Если в Писании слышишь, что Бог гневается и уподобляется или рыси, или медведице, которая от любви приходит в ярость, или воспламененному от вина и упоения, или мечу, сверкающему на злых, то не принимай сего за совет предаваться страсти. Иначе будет значить, что ты изобретаешь для себя зло, а не освобождения от него ищешь. Слушай Писание с добрым, а не с худым намерением. Бог не терпит ничего подобного тому, что терплю я. Никто не говори этого! Он никогда не выходит Сам из Себя; это свойственно существам сложным и тем, которые большей частью в борьбе сами с собой.
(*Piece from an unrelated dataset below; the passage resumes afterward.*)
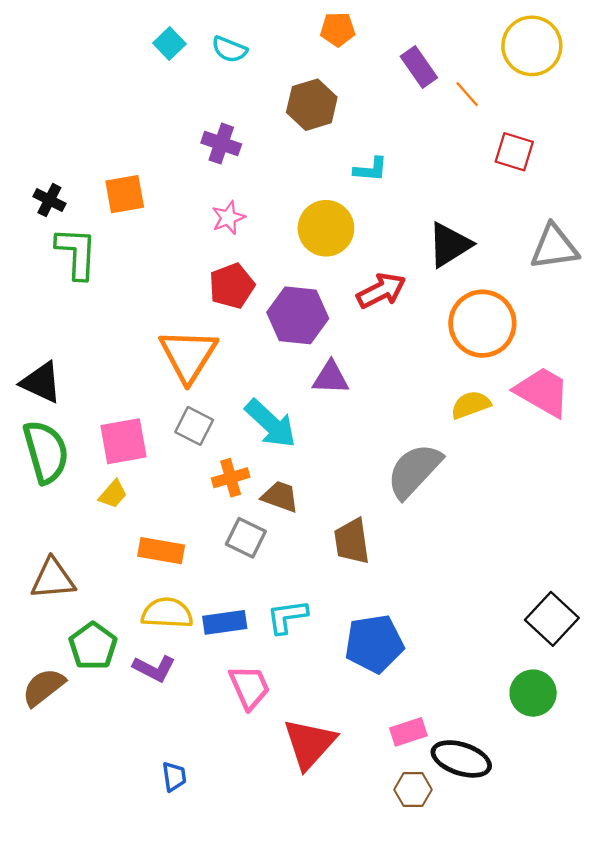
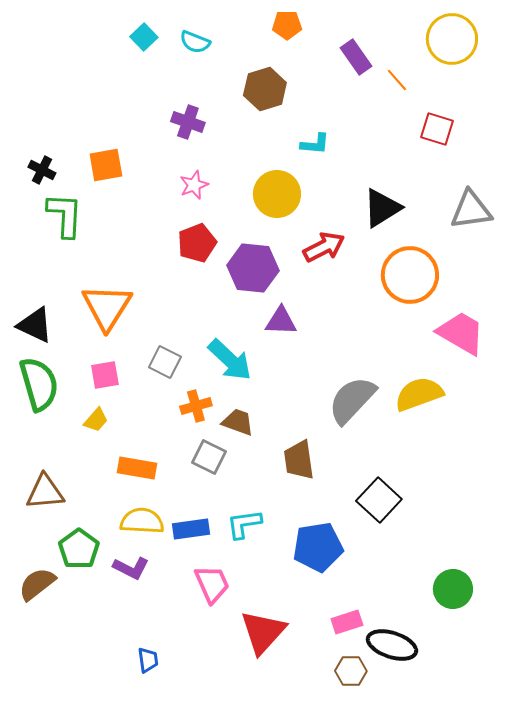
orange triangle: (188, 355) -> (107, 307), moved
yellow semicircle: (471, 405) -> (419, 394), moved, size x1.4
pink square: (124, 441) -> (105, 375), size x0.7
black square: (552, 619) -> (379, 500), moved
Но Бог, как очевидно, есть естество неизменяемое. Почему же Он таким изображается? По законам иносказания. Для чего? Чтобы устрашить умы людей простых, — какую цель имеет и многое из выраженного словом. Разумей, что речь здесь не прямая, и тогда найдешь смысл. Поелику сами мы бьем, когда приходим в гнев, то поражение злых представили в виде гнева. Таким же образом изобрели мы зрение, слух, руки; и поелику имеем в них нужду для приведения чего–либо в исполнение, то приписываем их и Богу, когда Он совершает по нашему представлению то же. Притом слышишь, что от гнева Божия терпят злые, а не добрые, и терпят по законам правосудия. Но твой гнев не полагает себе меры и всех делает равными. Поэтому не говори, что твоя страсть дана тебе от Бога и свойственна Самому Богу. Или если думаешь о себе, что и ты подражатель Богу, то подражай; но прежде пусть ветры развеют болезнь твою.